And where it cannot easily issue takedown orders to large, highly-visible service providers like YouTube, it retains the option, admittedly very expensive, to sue the individuals who actually infringed.  It can also try to invoke the criminal aspect of copyright law, and get the FBI (that is, the taxpayer) to absorb the cost.

To rule the other way–to deny YouTube its safe harbor–would encourage service providers to overspend on deterrence of infringing behavior.  In response, perhaps YouTube and other sites would require, before posting videos, that users provide legally-binding and notarized documentation that the user either owns the video or has a license to post it.  Obtaining such agreements, not to mention evaluating them for accuracy, would effectively mean the end of video sites.  Denying the safe harbor based on general knowledge, to put it another way, would effectively interpret the DMCA as a ban on video sites.

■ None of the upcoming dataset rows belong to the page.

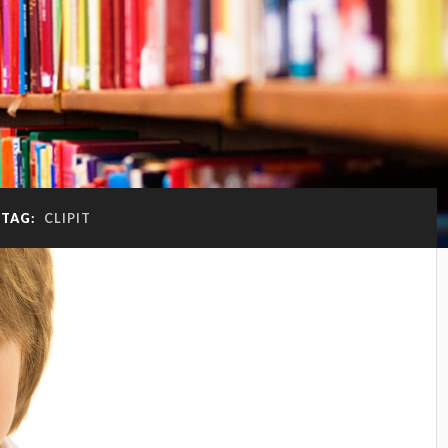
TAG:
CLIPIT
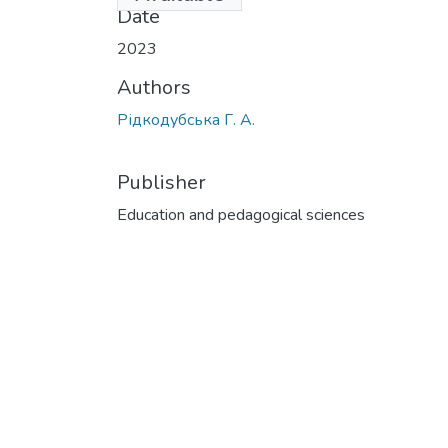
Date
2023
Authors
Рідкодубська Г. А.
Publisher
Education and pedagogical sciences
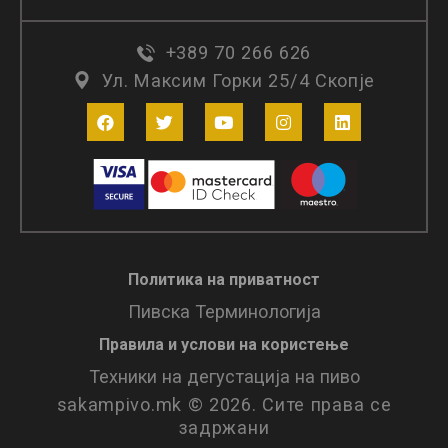
+389 70 266 626
Ул. Максим Горки 25/4 Скопје
Политика на приватност
Пивска Терминологија
Правила и услови нa користење
Техники на дегустација на пиво
sakampivo.mk © 2026. Сите права се
задржани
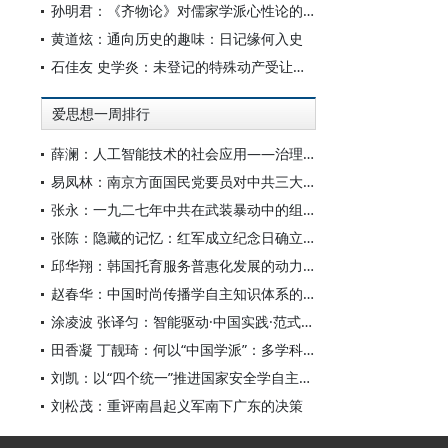
孙明君：《齐物论》对儒家学派心性论的回应
黄道炫：通向历史的趣味：日记缘何入史
石佳友 史学炎：未登记的特殊动产受让人排除强制执行问题研究
爱思想一周排行
薛澜：人工智能技术的社会应用——治理挑战
易凤林：南京方面国民党要员对中共三大起义的反应
张永：一九二七年中共在武装暴动中的组织转型
张陈：隐藏的记忆：红军成立纪念日确立前中共对南昌起义的纪念
邱华翔：韩国托育服务普惠化发展的动力机制、制度路径与政策效应
赵春华：中国时尚传播学自主知识体系的内在逻辑与实践路径
涂凌波 张译匀：智能驱动·中国实践·范式创新：“构建中国新闻传播学自主知识体系”专题研讨会综述
田香凝 丁靓琦：何以“中国学派”：多学科视野下中国特色新闻传播学建设的研究
刘凯：以“四个统一”推进国家安全学自主知识体系构建
刘松茂：重评南昌起义军南下广东的决策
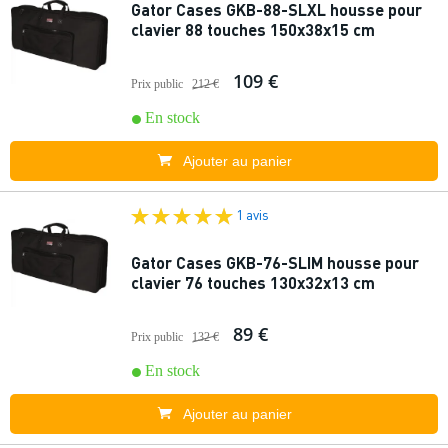
Gator Cases GKB-88-SLXL housse pour
clavier 88 touches 150x38x15 cm
109 €
Prix public
212 €
En stock
Ajouter au panier
1 avis
Gator Cases GKB-76-SLIM housse pour
clavier 76 touches 130x32x13 cm
89 €
Prix public
132 €
En stock
Ajouter au panier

That would be cheaper for Viacom, of course, but would lead to overall social loss.  Right and wrong, innocence and guilt, are largely excluded from this kind of analysis, though certainly not from the rhetoric of the parties.  And remember that actual knowledge or general awareness of specific acts of infringement would, according to Judge Stanton’s rule, defeat the safe harbor.  In that case, to return to the economic terminology, the cost of damages—or, if you prefer, assigning some of the blame—would shift back on YouTube.

3.  What’s Next?

Did Judge Stanton get it right as a matter of information economics?  It appears that the answer is yes.  But did he get it right as a matter of law—in this case, of the DMCA?

That remains to be seen.

Whether one likes the results or not, as I’ve written before, summary judgment rulings by district courts are never the last word in complex litigation between large, well-funded parties.  That is especially so here, where the lower court’s interpretation of a federal law is largely untested in the circuit and indeed, as here, in any circuit.

Judge Stanton cites as authority for his view of the DMCA a number of other lower court cases, many of them in the Ninth Circuit.  But as a matter of federal appellate law, Ninth Circuit cases are not binding precedent on the Second Circuit, where Judge Stanton sits.  And other district (that is, lower) court opinions cannot be cited by the parties as precedent even within a circuit.  They are merely advisory.  (A Ninth Circuit case involving Veoh is currently on appeal; the service provider won on a “safe harbor” argument similar to Google’s in the lower court.)

So this case will certainly head for appeal to the Second Circuit, and perhaps from there to the U.S. Supreme Court.  But a Supreme Court review of the case is far from certain.  Appeals to the circuit court are the right of the losing party.  A petition to the Supreme Court, on the other hand, is accepted at the Court’s discretion, and the Court turns down the vast majority of cases that it is asked to hear, often without regard to the economic importance or newsworthiness of the case.  (The Court refused to hear an appeal in the Microsoft antitrust case, for example, because the lower courts largely applied existing antitrust precedents.)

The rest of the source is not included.